Data Schemas
Lead Scoring leverages Deals historical data. In this section the data schema defining the required columns is provided. All extra columns in the csv file will be ignored.
Deals
Each row in the csv file is related to a single deal. Fields whose name begins with company contain information relating to the company linked to the deal. Fields whose name begins with contact contain information about the person who is the main contact for the deal.
| Column name | Description | Format details | Nullable | Example |
|---|---|---|---|---|
| id | Unique identifier for the deal. | String | False | 1 |
| name | Name of the deal. | String | True | Deal with Company X |
| description | Description of the deal. | String | True | Partnership agreement |
| status | Indicates the status of the deal. Should be one of: closed_won, closed_lost, open. | String | False | closed_won |
| stage | Current stage of the deal. | String | False | Negotiation |
| currentStageStartDatetime | Datetime of entrance in the current deal stage. | yyyy-mm-ddThh:MM:ss | False | 2024-06-10T09:15:30 |
| value | Value associated with the deal. | Positive Decimal | False | 1000.00 |
| lastUpdateDatetime | Datetime of the deal last recorded change. | yyyy-mm-ddThh:MM:ss | False | 2024-06-18T12:30:45 |
| numberOfSentEmails | Number of emails sent to the contact regarding the deal. | Positive Integer | True | 5 |
| numberOfEmailOpens | Number of times deal-related emails were opened by the contact. | Positive Integer | True | 20 |
| numberOfReceivedEmails | Number of emails received from the contact regarding the deal. | Positive Integer | True | 5 |
| numberOfMeetings | Number of meetings related to the deal. | Positive Integer | True | 10 |
| lastInteractionDatetime | Datetime of last interaction (email, meeting, ..) regarding the deal. | yyyy-mm-ddThh:MM:ss | True | 2024-06-18T12:30:45 |
| creationDatetime | Refers to the datetime when this specific deal was initiated (or recorded in the system). | yyyy-mm-ddThh:MM:ss | False | 2024-05-01T08:00:00 |
| accountId | Unique identifier for the account associated the deal. | String | False | x |
| accountAverageResponseTime | The average response time of the account, in hours rounded to the nearest integer. | Positive Integer | True | 5 |
| companyId | Unique identifier for the associated company. | String | False | 123 |
| companyNumberOfEmployees | Number of employees in the company. | Positive Integer | True | 50 |
| companyRevenue | Revenue of the company. | Positive Decimal | True | 1000060.50 |
| companyIndustry | Industry in which the company operates. | String | True | Technology |
| companyType | Indicates the type of the company.
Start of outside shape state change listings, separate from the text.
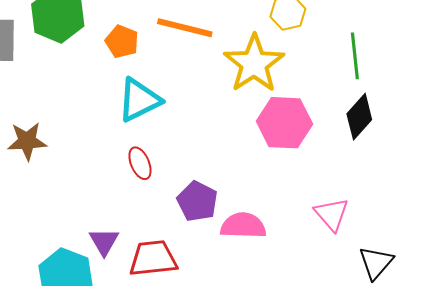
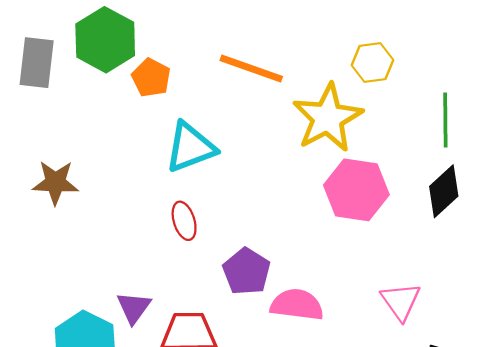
orange pentagon: (122, 41) -> (151, 78), moved

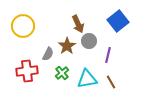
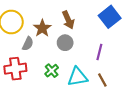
gray circle: (89, 41) -> (65, 43), moved
brown star: (67, 46) -> (42, 28), moved
gray semicircle: (48, 54) -> (28, 44), moved

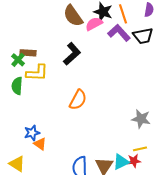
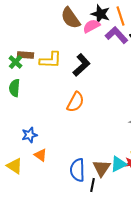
black L-shape: (72, 54) -> (81, 65), moved
yellow L-shape: (37, 73) -> (50, 60), moved
orange triangle: (40, 144) -> (40, 155), moved

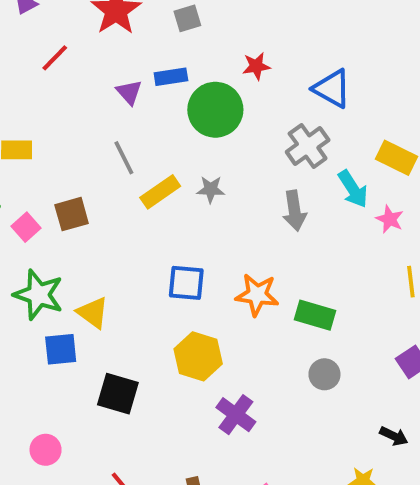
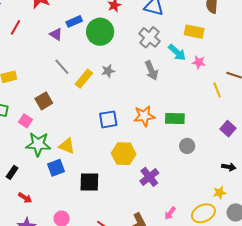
pink square: (26, 227) -> (26, 121), moved
purple cross: (236, 415) -> (149, 177), turned 30

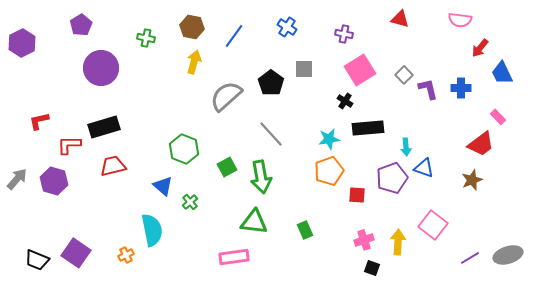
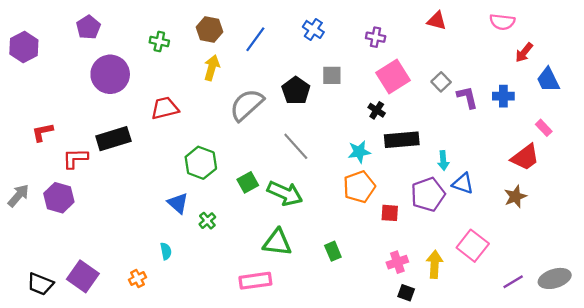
red trapezoid: (113, 166) -> (165, 108), moved
green arrow: (261, 177) -> (285, 193), turned -56
cyan semicircle: (152, 230) -> (166, 251), size x0.5

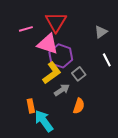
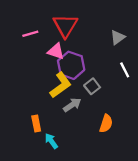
pink triangle: (48, 44) -> (56, 51), size x0.7
orange semicircle: (79, 106) -> (106, 124), moved
cyan arrow: (44, 121) -> (51, 141), size x0.6

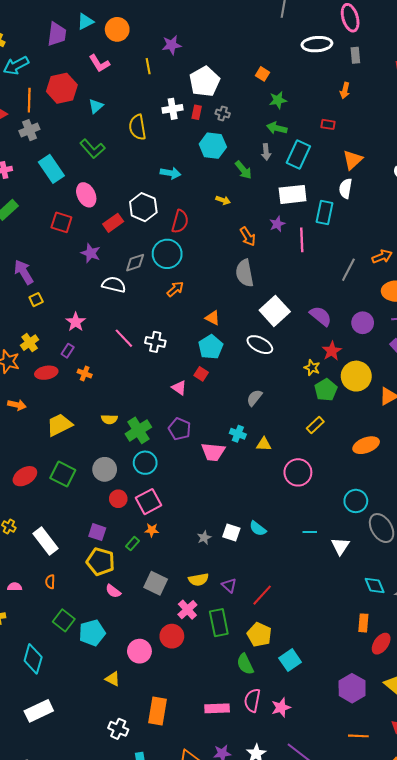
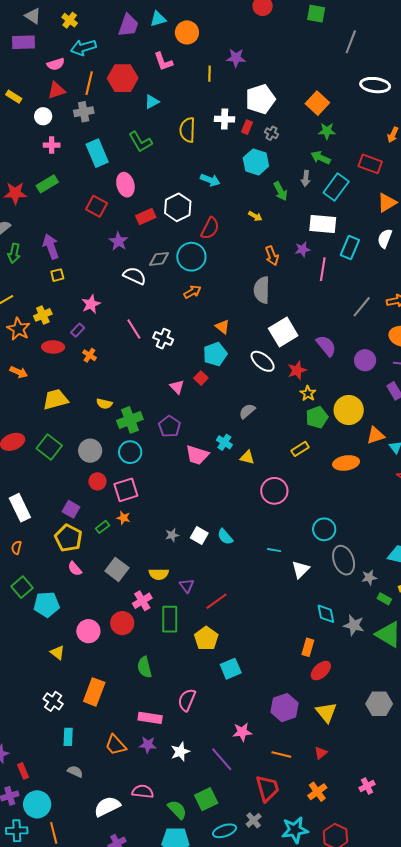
orange square: (263, 74) -> (317, 103), size x1.6
red rectangle: (328, 124) -> (370, 164), size x1.6
white semicircle: (346, 188) -> (385, 238), moved
red star: (332, 351) -> (297, 370), moved
orange ellipse: (366, 445) -> (346, 463), moved
green semicircle: (245, 664) -> (144, 667), moved
pink star: (281, 707) -> (242, 732), moved
pink rectangle: (217, 708) -> (150, 718), moved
Should be one of: public (if the company is publicly traded), private (if not publicly traded), public_administration. | String | True | private |
| companyDescription | Description about the company. | String | True | Leading AI solutions... |
| companyTechnologies | Semi-colon separated list of technologies used by the company. | String | True | AI;Machine Learning;web |
| companyCity | City where the company is located. | String | True | Oslo |
| companyCountry | Country where the company is located. | String | True | Norway |
| companyIsCustomer | True if the company referring to the deal is a customer (has at least one deal closed won). | Boolean | False | true |
| contactId | Unique identifier for the main contact person. | String | False | 456 |
| contactNumberOfConversions | Number of previous deals won with the contact. | Positive Integer | False | 5 |
| contactEmailDomainType | Indicates the contact's email type domain. Should be one of: free_provider (if the domain is provided by a free email hosting service), company (if not). | String | True | company |
| contactEmailOptedOut | Indicates whether the contact has opted out of receiving communications via email. | Boolean | True | true |
| contactAverageResponseTime | The average response time of the contact, in hours rounded to the nearest integer. | Positive Integer | True | 5 |
| lastSyncedAt | Datetime of the dataset was exported from the source CRM | yyyy-mm-ddThh:MM:ss | False | 2024-06-18T12:30:45 |
The lastSyncedAt and lastUpdateDatetime field are crucial for the Lead Scoring model to work correctly. The lastSyncedAt field should be updated every time the data is updated in the system. The lastUpdateDatetime field should be updated every
time a property of the deal is updated. These fields are very significant to properly represent the data and its evolution in time. It is important to keep these fields up to date not only for the data collection to work correctly but also to ensure
the model performs well.
All string fields should follow the following rules:
- all text should be enclosed in double quotes character
"; - text can contain new lines;
- if the text contains a character
", you should escape it by doubling it. Example: raw textClient said: "it is a great idea!"becomesClient said: ""it is a great idea!"".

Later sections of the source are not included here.